SANTÉ - « J’en souffre à 52 ans, à mon âge perdre ses cheveux, ce n’est pas grave. J’ai de la chance. » Interrogé ce vendredi 3 février sur le plateau de BFM au sujet son alopécie - une pathologie qui lui a fait perdre une partie de ses cheveux, ses sourcils et sa moustache -, Édouard Philippe a dédramatisé sa situation, estimant qu’« une adolescente frappée d’alopécie à 15 ans, ce n’est pas du tout la même histoire ».

Être atteinte de cette condition dès le plus jeune âge, c’est ce qu’Alexandra, Maïwenn et Manon ont vécu. Toutes souffrent d’une forme d’alopécie depuis l’enfance et nous racontent leurs difficultés à se construire en tant que femme quand on perd cheveux, poils et sourcils.

La suite après cette publicité

L’alopécie d’Alexandra Maillard s’est déclarée quand elle avait 16 ans. « Mes copines s’occupaient de leurs cheveux. Moi, j’essayais de les cacher et d’oublier ce qui m’arrivait. J’avais une sensation de malaise, je me sentais mi-femme et je le vivais extrêmement mal », se rappelle l’infirmière Lyonnaise de 36 ans.

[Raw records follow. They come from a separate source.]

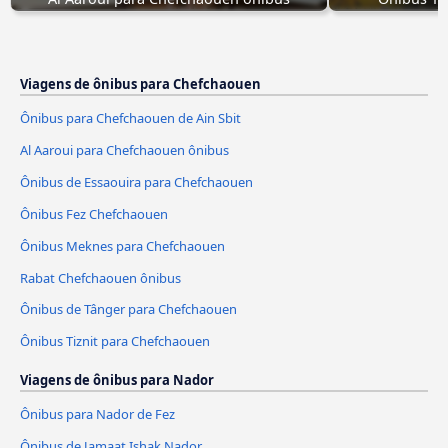
Viagens de ônibus para Chefchaouen
Ônibus para Chefchaouen de Ain Sbit
Al Aaroui para Chefchaouen ônibus
Ônibus de Essaouira para Chefchaouen
Ônibus Fez Chefchaouen
Ônibus Meknes para Chefchaouen
Rabat Chefchaouen ônibus
Ônibus de Tânger para Chefchaouen
Ônibus Tiznit para Chefchaouen
Viagens de ônibus para Nador
Ônibus para Nador de Fez
Ônibus de Jamaat Ishak Nador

Elle a aujourd’hui accepté sa situation : « Parler à d’autres femmes atteintes de ce trouble m’a beaucoup aidée. » Des rencontres qu’elle a faites grâce à l’association Les Tresses, qui apporte des informations et du soutien aux femmes atteintes d’une forme d’alopécie. Car cette condition peut prendre plusieurs formes, le terme désignant seulement « une perte partielle ou totale de la chevelure », selon le site de l’association. Alexandra souffre par exemple d’alopécie androgénétique, une « perte graduelle des cheveux due à une sensibilité des follicules pileux à l’hormone androgène ».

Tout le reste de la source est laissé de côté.